*** Task input Section Begins ***
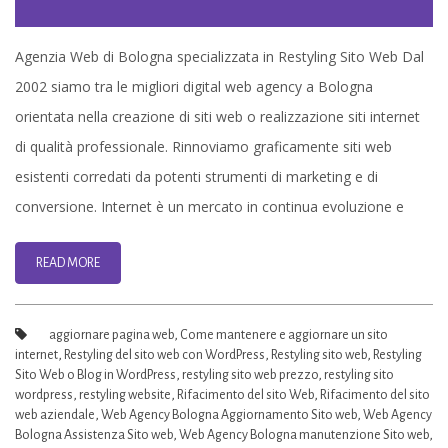
Restyling
Sito
Agenzia Web di Bologna specializzata in Restyling Sito Web Dal
Web
2002 siamo tra le migliori digital web agency a Bologna
–
orientata nella creazione di siti web o realizzazione siti internet
Web
di qualità professionale. Rinnoviamo graficamente siti web
agency
esistenti corredati da potenti strumenti di marketing e di
Bologna
conversione. Internet è un mercato in continua evoluzione e
READ MORE
aggiornare pagina web
,
Come mantenere e aggiornare un sito
internet
,
Restyling del sito web con WordPress
,
Restyling sito web
,
Restyling
Sito Web o Blog in WordPress
,
restyling sito web prezzo
,
restyling sito
wordpress
,
restyling website
,
Rifacimento del sito Web
,
Rifacimento del sito
web aziendale
,
Web Agency Bologna Aggiornamento Sito web
,
Web Agency
Bologna Assistenza Sito web
,
Web Agency Bologna manutenzione Sito web
,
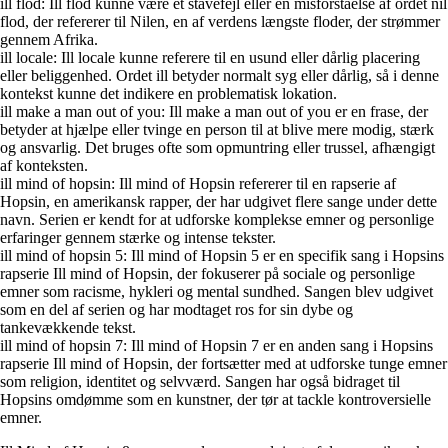
ill flod: Ill flod kunne være et stavefejl eller en misforståelse af ordet nil
flod, der refererer til Nilen, en af verdens længste floder, der strømmer
gennem Afrika.
ill locale: Ill locale kunne referere til en usund eller dårlig placering
eller beliggenhed. Ordet ill betyder normalt syg eller dårlig, så i denne
kontekst kunne det indikere en problematisk lokation.
ill make a man out of you: Ill make a man out of you er en frase, der
betyder at hjælpe eller tvinge en person til at blive mere modig, stærk
og ansvarlig. Det bruges ofte som opmuntring eller trussel, afhængigt
af konteksten.
ill mind of hopsin: Ill mind of Hopsin refererer til en rapserie af
Hopsin, en amerikansk rapper, der har udgivet flere sange under dette
navn. Serien er kendt for at udforske komplekse emner og personlige
erfaringer gennem stærke og intense tekster.
ill mind of hopsin 5: Ill mind of Hopsin 5 er en specifik sang i Hopsins
rapserie Ill mind of Hopsin, der fokuserer på sociale og personlige
emner som racisme, hykleri og mental sundhed. Sangen blev udgivet
som en del af serien og har modtaget ros for sin dybe og
tankevækkende tekst.
ill mind of hopsin 7: Ill mind of Hopsin 7 er en anden sang i Hopsins
rapserie Ill mind of Hopsin, der fortsætter med at udforske tunge emner
som religion, identitet og selvværd. Sangen har også bidraget til
Hopsins omdømme som en kunstner, der tør at tackle kontroversielle
emner.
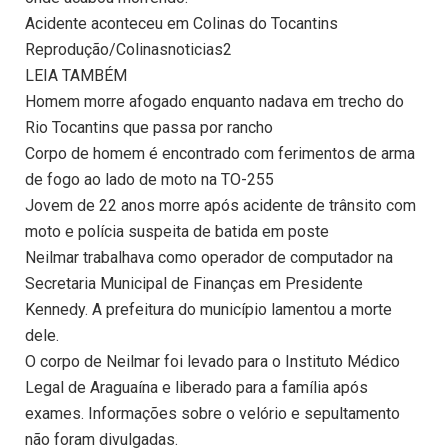
Acidente aconteceu em Colinas do Tocantins
Reprodução/Colinasnoticias2
LEIA TAMBÉM
Homem morre afogado enquanto nadava em trecho do
Rio Tocantins que passa por rancho
Corpo de homem é encontrado com ferimentos de arma
de fogo ao lado de moto na TO-255
Jovem de 22 anos morre após acidente de trânsito com
moto e polícia suspeita de batida em poste
Neilmar trabalhava como operador de computador na
Secretaria Municipal de Finanças em Presidente
Kennedy. A prefeitura do município lamentou a morte
dele.
O corpo de Neilmar foi levado para o Instituto Médico
Legal de Araguaína e liberado para a família após
exames. Informações sobre o velório e sepultamento
não foram divulgadas.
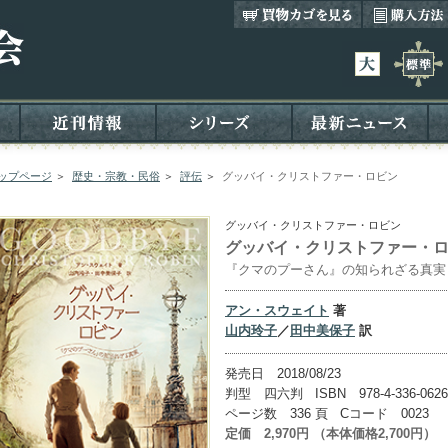
ップページ
＞
歴史・宗教・民俗
＞
評伝
＞
グッバイ・クリストファー・ロビン
グッバイ・クリストファー・ロビン
グッバイ・クリストファー・
『クマのプーさん』の知られざる真実
アン・スウェイト
著
山内玲子
／
田中美保子
訳
発売日 2018/08/23
判型 四六判 ISBN 978-4-336-0626
ページ数 336 頁 Cコード 0023
定価 2,970円 （本体価格2,700円）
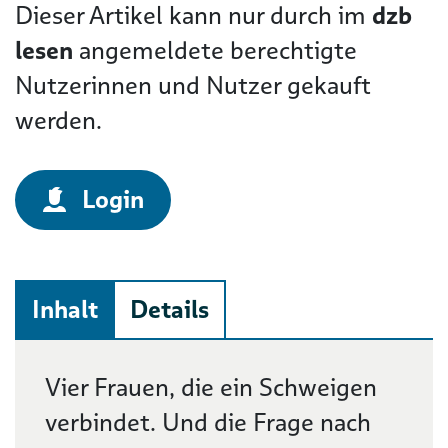
Dieser Artikel kann nur durch im
dzb
lesen
angemeldete berechtigte
Nutzerinnen und Nutzer gekauft
werden.
Login
Inhalt
Details
Beschreibung
Vier Frauen, die ein Schweigen
verbindet. Und die Frage nach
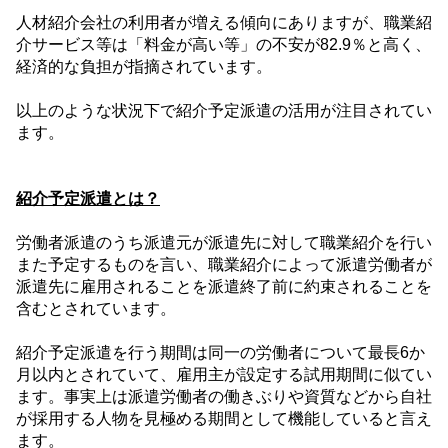
人材紹介会社の利用者が増える傾向にありますが、職業紹
介サービス等は「料金が高い等」の不安が
82.9
％と高く、
経済的な負担が指摘されています。
以上のような状況下で紹介予定派遣の活用が注目されてい
ます。
紹介予定派遣とは？
労働者派遣のうち派遣元が派遣先に対して職業紹介を行い
また予定するものを言い、職業紹介によって派遣労働者が
派遣先に雇用されることを派遣終了前に約束されることを
含むとされています。
紹介予定派遣を行う期間は同一の労働者について最長
6
か
月以内とされていて、雇用主が設定する試用期間に似てい
ます。事実上は派遣労働者の働きぶりや資質などから自社
が採用する人物を見極める期間として機能していると言え
ます。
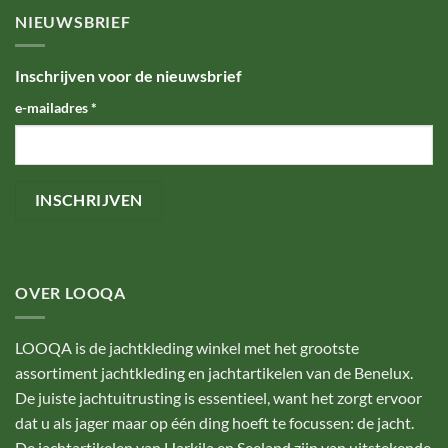
NIEUWSBRIEF
Inschrijven voor de nieuwsbrief
e-mailadres
*
OVER LOOQA
LOOQA is de jachtkleding winkel met het grootste
assortiment jachtkleding en jachtartikelen van de Benelux.
De juiste jachtuitrusting is essentieel, want het zorgt ervoor
dat u als jager maar op één ding hoeft te focussen: de jacht.
De jachtartikelen van Harkila en Seeland zijn van uitstekende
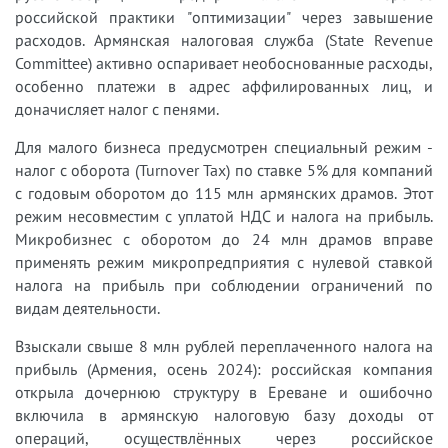
российской практики "оптимизации" через завышение
расходов. Армянская налоговая служба (State Revenue
Committee) активно оспаривает необоснованные расходы,
особенно платежи в адрес аффилированных лиц, и
доначисляет налог с пенями.
Для малого бизнеса предусмотрен специальный режим -
налог с оборота (Turnover Tax) по ставке 5% для компаний
с годовым оборотом до 115 млн армянских драмов. Этот
режим несовместим с уплатой НДС и налога на прибыль.
Микробизнес с оборотом до 24 млн драмов вправе
применять режим микропредприятия с нулевой ставкой
налога на прибыль при соблюдении ограничений по
видам деятельности.
Взыскали свыше 8 млн рублей переплаченного налога на
прибыль (Армения, осень 2024): российская компания
открыла дочернюю структуру в Ереване и ошибочно
включила в армянскую налоговую базу доходы от
операций, осуществлённых через российское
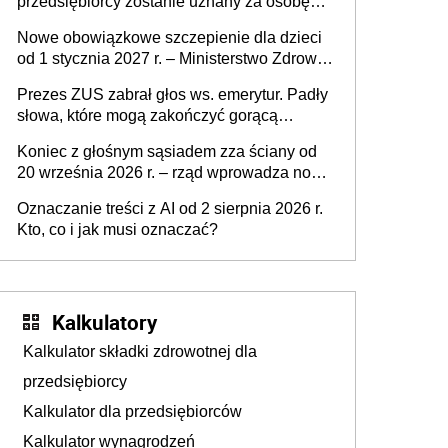
przedsiębiorcy zostanie uznany za osobę
współpracującą
Nowe obowiązkowe szczepienie dla dzieci
od 1 stycznia 2027 r. – Ministerstwo Zdrowia
zmienia Program Szczepień Ochronnych na
Prezes ZUS zabrał głos ws. emerytur. Padły
2027 r.
słowa, które mogą zakończyć gorącą
dyskusję
Koniec z głośnym sąsiadem zza ściany od
20 września 2026 r. – rząd wprowadza nowe
przepisy, które poprawią komfort życia
Oznaczanie treści z AI od 2 sierpnia 2026 r.
mieszkańców
Kto, co i jak musi oznaczać?
Kalkulatory
Kalkulator składki zdrowotnej dla
przedsiębiorcy
Kalkulator dla przedsiębiorców
Kalkulator wynagrodzeń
*** Task input Section Ends ***
Work order —
Only the lines with the string "kunne" are wanted; pick them out of the records above and copy them.

Answer for the task —
ill flod: Ill flod kunne være et stavefejl eller en misforståelse af ordet nil
ill locale: Ill locale kunne referere til en usund eller dårlig placering
kontekst kunne det indikere en problematisk lokation.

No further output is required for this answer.